[Excerpted data Boundary: Start]

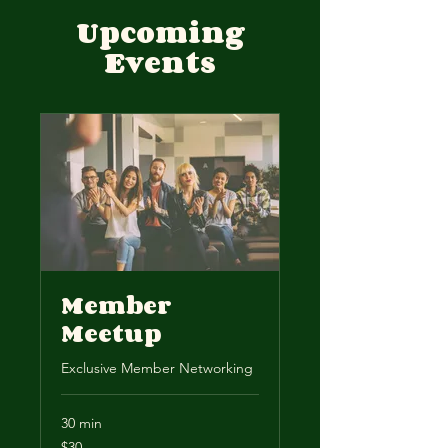
Upcoming
Events
Member
Meetup
Exclusive Member Networking
30 min
30
$30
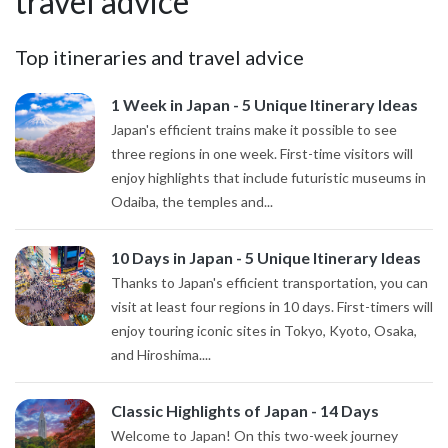
travel advice
Top itineraries and travel advice
1 Week in Japan - 5 Unique Itinerary Ideas
Japan's efficient trains make it possible to see
three regions in one week. First-time visitors will
enjoy highlights that include futuristic museums in
Odaiba, the temples and...
10 Days in Japan - 5 Unique Itinerary Ideas
Thanks to Japan's efficient transportation, you can
visit at least four regions in 10 days. First-timers will
enjoy touring iconic sites in Tokyo, Kyoto, Osaka,
and Hiroshima....
Classic Highlights of Japan - 14 Days
Welcome to Japan! On this two-week journey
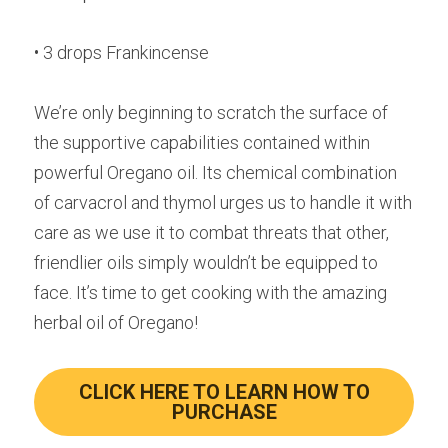
• 3 drops Frankincense
We’re only beginning to scratch the surface of 
the supportive capabilities contained within 
powerful Oregano oil. Its chemical combination 
of carvacrol and thymol urges us to handle it with 
care as we use it to combat threats that other, 
friendlier oils simply wouldn’t be equipped to 
face. It’s time to get cooking with the amazing 
herbal oil of Oregano!
CLICK HERE TO LEARN HOW TO
PURCHASE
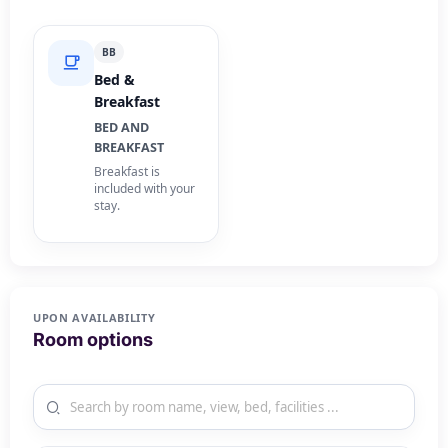
BB
Bed &
Breakfast
BED AND
BREAKFAST
Breakfast is
included with your
stay.
UPON AVAILABILITY
Room options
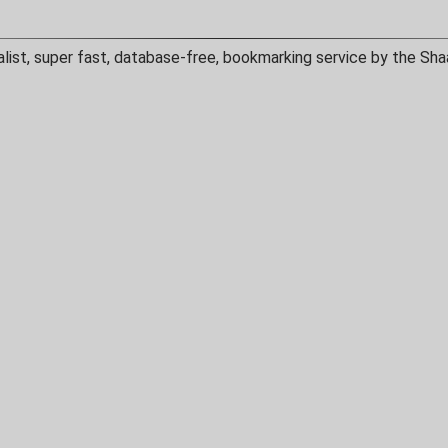
alist, super fast, database-free, bookmarking service by the Sha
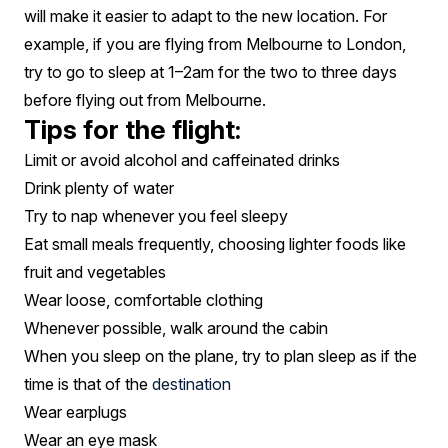
will make it easier to adapt to the new location. For
example, if you are flying from Melbourne to London,
try to go to sleep at 1–2am for the two to three days
before flying out from Melbourne.
Tips for the flight:
Limit or avoid alcohol and caffeinated drinks
Drink plenty of water
Try to nap whenever you feel sleepy
Eat small meals frequently, choosing lighter foods like
fruit and vegetables
Wear loose, comfortable clothing
Whenever possible, walk around the cabin
When you sleep on the plane, try to plan sleep as if the
time is that of the
destination
Wear earplugs
Wear an eye mask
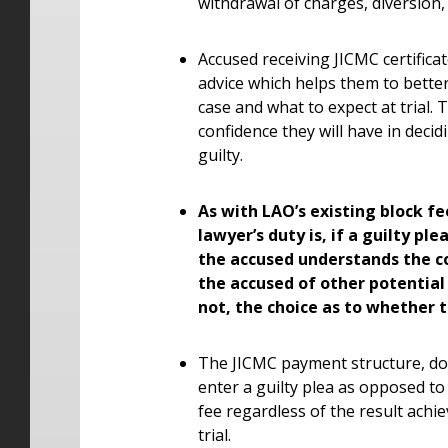
withdrawal of charges, diversion,
Accused receiving JICMC certifica
advice which helps them to bette
case and what to expect at trial
confidence they will have in decid
guilty.
As with LAO’s existing block fe
lawyer’s duty is, if a guilty pl
the accused understands the c
the accused of other potential 
not, the choice as to whether 
The JICMC payment structure, doe
enter a guilty plea as opposed to
fee regardless of the result achie
trial.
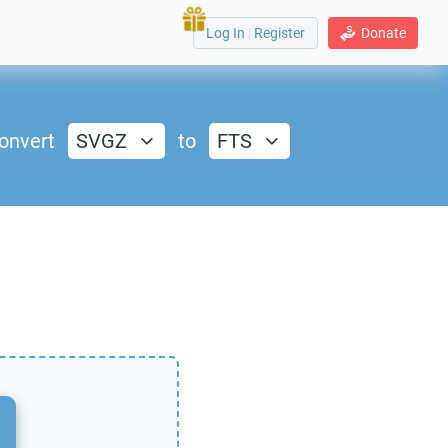
Log In
|
Register
Donate
onvert
SVGZ
to
FTS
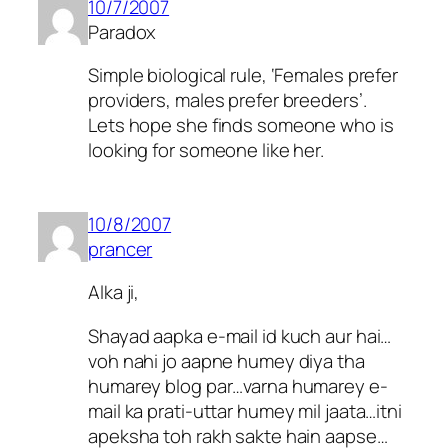
10/7/2007
Paradox
Simple biological rule, ‘Females prefer
providers, males prefer breeders’.
Lets hope she finds someone who is
looking for someone like her.
10/8/2007
prancer
Alka ji,
Shayad aapka e-mail id kuch aur hai…
voh nahi jo aapne humey diya tha
humarey blog par…varna humarey e-
mail ka prati-uttar humey mil jaata…itni
apeksha toh rakh sakte hain aapse…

[Excerpted data Boundary: End]

Exercise objective
Please repeat each record above precisely, with the pictures left out.

Final answer
Upcoming
Events
Member
Meetup
Exclusive Member Networking
30 min
30
$30
travel advice
Top itineraries and travel advice
1 Week in Japan - 5 Unique Itinerary Ideas
Japan's efficient trains make it possible to see
three regions in one week. First-time visitors will
enjoy highlights that include futuristic museums in
Odaiba, the temples and...
10 Days in Japan - 5 Unique Itinerary Ideas
Thanks to Japan's efficient transportation, you can
visit at least four regions in 10 days. First-timers will
enjoy touring iconic sites in Tokyo, Kyoto, Osaka,
and Hiroshima....
Classic Highlights of Japan - 14 Days
Welcome to Japan! On this two-week journey
• 3 drops Frankincense
We’re only beginning to scratch the surface of 
the supportive capabilities contained within 
powerful Oregano oil. Its chemical combination 
of carvacrol and thymol urges us to handle it with 
care as we use it to combat threats that other, 
friendlier oils simply wouldn’t be equipped to 
face. It’s time to get cooking with the amazing 
herbal oil of Oregano!
CLICK HERE TO LEARN HOW TO
PURCHASE
BB
Bed &
Breakfast
BED AND
BREAKFAST
Breakfast is
included with your
stay.
UPON AVAILABILITY
Room options
alist, super fast, database-free, bookmarking service by the Sha
will make it easier to adapt to the new location. For
example, if you are flying from Melbourne to London,
try to go to sleep at 1–2am for the two to three days
before flying out from Melbourne.
Tips for the flight:
Limit or avoid alcohol and caffeinated drinks
Drink plenty of water
Try to nap whenever you feel sleepy
Eat small meals frequently, choosing lighter foods like
fruit and vegetables
Wear loose, comfortable clothing
Whenever possible, walk around the cabin
When you sleep on the plane, try to plan sleep as if the
time is that of the
destination
Wear earplugs
Wear an eye mask
withdrawal of charges, diversion,
Accused receiving JICMC certifica
advice which helps them to bette
case and what to expect at trial
confidence they will have in decid
guilty.
As with LAO’s existing block fe
lawyer’s duty is, if a guilty pl
the accused understands the c
the accused of other potential 
not, the choice as to whether 
The JICMC payment structure, doe
enter a guilty plea as opposed to
fee regardless of the result achie
trial.
Log In
|
Register
Donate
onvert
SVGZ
to
FTS
10/7/2007
Paradox
Simple biological rule, ‘Females prefer
providers, males prefer breeders’.
Lets hope she finds someone who is
looking for someone like her.
10/8/2007
prancer
Alka ji,
Shayad aapka e-mail id kuch aur hai…
voh nahi jo aapne humey diya tha
humarey blog par…varna humarey e-
mail ka prati-uttar humey mil jaata…itni
apeksha toh rakh sakte hain aapse…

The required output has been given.